Weaponizing Water: Forced Evictions and Ecocide in the Iraqi Marshlands

An article by Issamaldeen A. Majed

Originally published on 20 May 2026 by Peace Human Rights Governance, University of Padua, Italy. The original article is available here.

ABSTRACT

The Mesopotamian Marshes represent one of the world’s most distinctive indigenous homelands, where environmental systems and cultural identity co-evolved for millennia. This paper examines the near-total destruction of this ecosystem in the late twentieth century and argues that large-scale hydrological engineering, coupled with state-directed repression, constituted a deliberate strategy of forced eviction and environmental destruction. Drawing on United Nations assessments, demographic data, historical reports, and interviews with a small sample of local inhabitants, the paper demonstrates that the drainage of the marshes was not merely ecological degradation, but a form of weaponized environmental violence that undermined indigenous self-determination, dismantled communal housing rights, and threatened the survival of an ethnic group. The analysis examines how these actions produced a partly irreversible ecocide and highlights broader failures of multilateral governance to protect vulnerable populations in ecologically sensitive regions.
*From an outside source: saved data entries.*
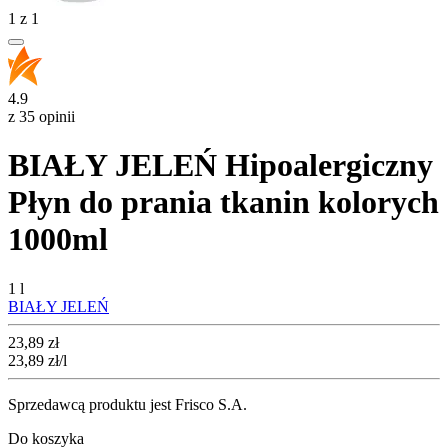
1
z
1
4.9
z 35 opinii
BIAŁY JELEŃ Hipoalergiczny
Płyn do prania tkanin kolorych
1000ml
1 l
BIAŁY JELEŃ
Cena
23,89
zł
23,89
zł
/l
Sprzedawcą produktu jest Frisco S.A.
Do koszyka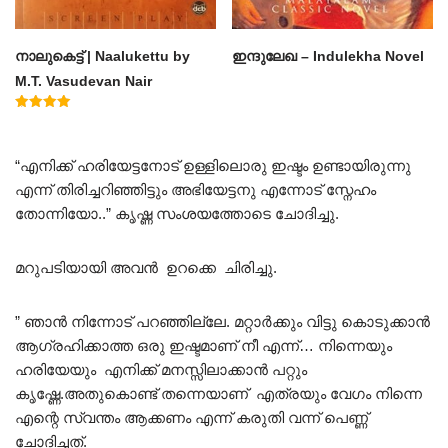
നാലുകെട്ട് | Naalukettu by
ഇന്ദുലേഖ – Indulekha Novel
M.T. Vasudevan Nair
Rated
5.00
out of 5
“എനിക്ക് ഹരിയേട്ടനോട് ഉള്ളിലൊരു ഇഷ്ടം ഉണ്ടായിരുന്നു
എന്ന് തിരിച്ചറിഞ്ഞിട്ടും അഭിയേട്ടനു എന്നോട് സ്നേഹം
തോന്നിയോ..” കൃഷ്ണ സംശയത്തോടെ ചോദിച്ചു.
മറുപടിയായി അവൻ ഉറക്കെ ചിരിച്ചു.
” ഞാൻ നിന്നോട് പറഞ്ഞില്ലേ. മറ്റാർക്കും വിട്ടു കൊടുക്കാൻ
ആഗ്രഹിക്കാത്ത ഒരു ഇഷ്ടമാണ് നീ എന്ന്… നിന്നെയും
ഹരിയേയും എനിക്ക് മനസ്സിലാക്കാൻ പറ്റും
കൃഷ്ണേ.അതുകൊണ്ട് തന്നെയാണ് എത്രയും വേഗം നിന്നെ
എന്റെ സ്വന്തം ആക്കണം എന്ന് കരുതി വന്ന് പെണ്ണ്
ചോദിച്ചത്.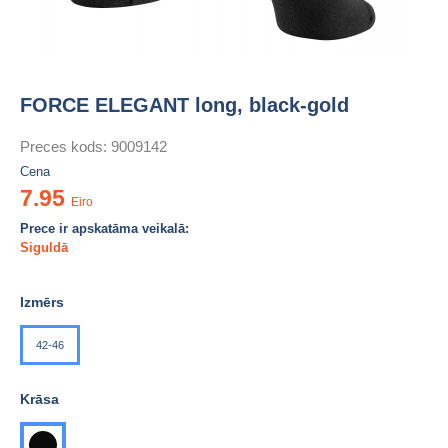
FORCE ELEGANT long, black-gold
Preces kods:
9009142
Cena
7.95
Eiro
Prece ir apskatāma veikalā:
Siguldā
Izmērs
42-46
Krāsa
melna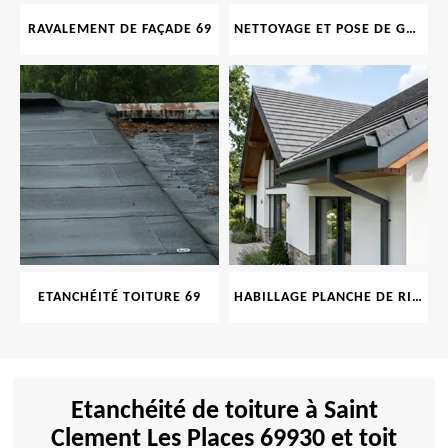
RAVALEMENT DE FAÇADE 69
NETTOYAGE ET POSE DE GOUTTIÈRE 69
ETANCHÉITÉ TOITURE 69
HABILLAGE PLANCHE DE RIVE 69
Etanchéité de toiture à Saint
Clement Les Places 69930 et toit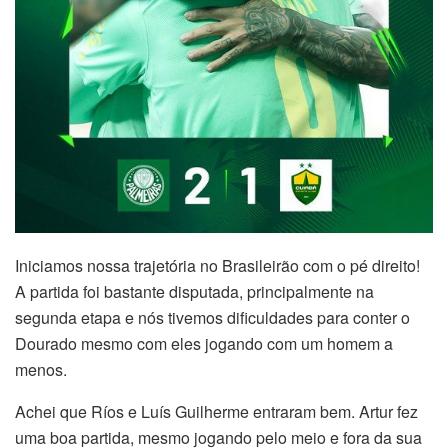
Iniciamos nossa trajetória no Brasileirão com o pé direito!
A partida foi bastante disputada, principalmente na
segunda etapa e nós tivemos dificuldades para conter o
Dourado mesmo com eles jogando com um homem a
menos.
Achei que Ríos e Luís Guilherme entraram bem. Artur fez
uma boa partida, mesmo jogando pelo meio e fora da sua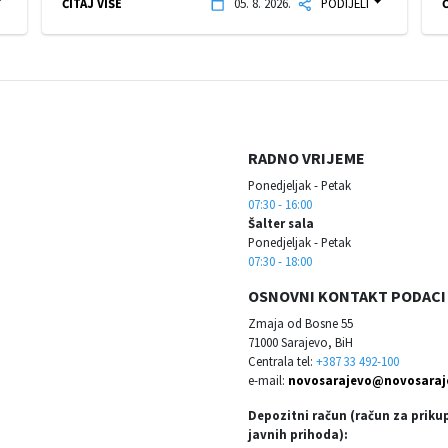
ČITAJ VIŠE
05. 8. 2026.
PODIJELI
Č
RADNO VRIJEME
Ponedjeljak - Petak
07:30 - 16:00
Šalter sala
Ponedjeljak - Petak
07:30 - 18:00
OSNOVNI KONTAKT PODACI
Zmaja od Bosne 55
71000 Sarajevo, BiH
Centrala tel:
+387 33 492-100
e-mail:
novosarajevo@novosaraj
Depozitni račun (račun za priku
javnih prihoda):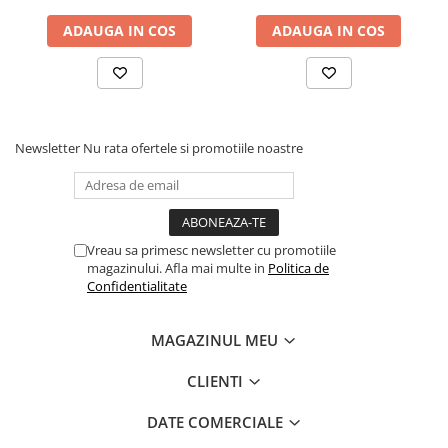
de lut si sa interpreteze Sumeriana si Akkadiana, Sitchin
ADAUGA IN COS
ADAUGA IN COS
a bazat seria „Cronicile Pamantului” pe dovezile (texte si
desene) consemnate de civilizatiile antice din Orientul
Apropiat. Cartile lui au fost traduse la nivel mondial,
retiparite in editii accesibile, transcrise in alfabetul
Braille pentru nevazatori si prezentate in programe de
radio si televiziune. A decedat in 2010 la New York.
Newsletter
Nu rata ofertele si promotiile noastre
Vreau sa primesc newsletter cu promotiile
magazinului. Afla mai multe in
Politica de
Confidentialitate
MAGAZINUL MEU
CLIENTI
DATE COMERCIALE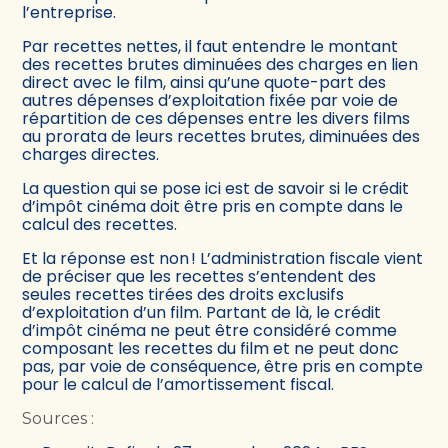
l’entreprise.
Par recettes nettes, il faut entendre le montant
des recettes brutes diminuées des charges en lien
direct avec le film, ainsi qu’une quote-part des
autres dépenses d’exploitation fixée par voie de
répartition de ces dépenses entre les divers films
au prorata de leurs recettes brutes, diminuées des
charges directes.
La question qui se pose ici est de savoir si le crédit
d’impôt cinéma doit être pris en compte dans le
calcul des recettes.
Et la réponse est non ! L’administration fiscale vient
de préciser que les recettes s’entendent des
seules recettes tirées des droits exclusifs
d’exploitation d’un film. Partant de là, le crédit
d’impôt cinéma ne peut être considéré comme
composant les recettes du film et ne peut donc
pas, par voie de conséquence, être pris en compte
pour le calcul de l’amortissement fiscal.
Sources :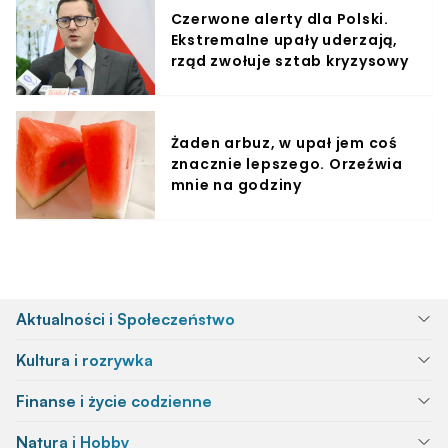
Czerwone alerty dla Polski.
Ekstremalne upały uderzają,
rząd zwołuje sztab kryzysowy
Żaden arbuz, w upał jem coś
znacznie lepszego. Orzeźwia
mnie na godziny
Aktualności i Społeczeństwo
Kultura i rozrywka
Finanse i życie codzienne
Natura i Hobby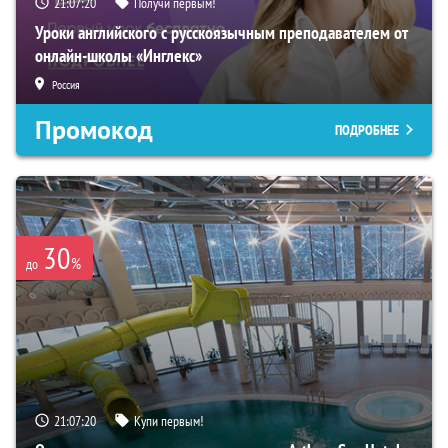
21:07:19
Получи первым!
Уроки английского с русскоязычным преподавателем от
онлайн-школы «Инглекс»
Россия
Промокод
ПОДРОБНЕЕ
30
%
до
21:07:19
Купи первым!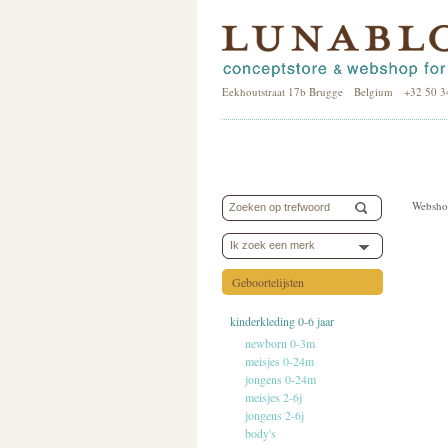
Eekhoutstraat 17b Brugge Belgium +32 50 3
Websho
Ik zoek een merk
Geboortelijsten
kinderkleding 0-6 jaar
newborn 0-3m
meisjes 0-24m
jongens 0-24m
meisjes 2-6j
jongens 2-6j
body's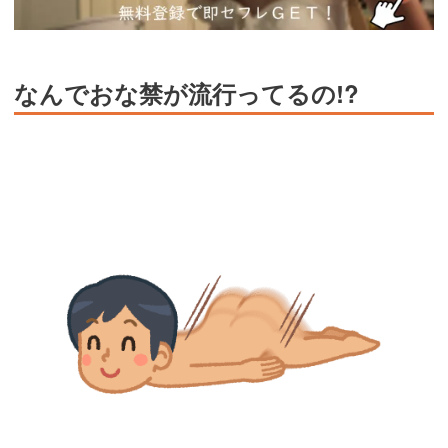
なんでおな禁が流行ってるの!?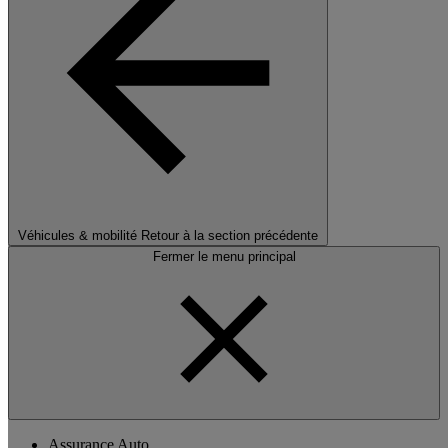
Véhicules & mobilité
Retour à la section précédente
Fermer le menu principal
Assurance Auto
Nevertheless, the paper provides evidence of positive repopulation trends over the last decade and argues that the Marsh Arab voices need to be heard. By integrating ecological evidence with a human rights framework, this study advances a reparative agenda centered on land restoration, economic compensation to affected families, legal recognition of communal tenure, and cultural revitalization. The findings call for national and regional policy approaches that recognize the weaponization of water as a human rights violation and position indigenous agency at the forefront of environmental governance, local development, and post-conflict reconstruction. In doing so, the paper contributes to the growing discourse on ecological justice and the need to link environmental protection with housing rights, cultural autonomy, and self-determination of local communities.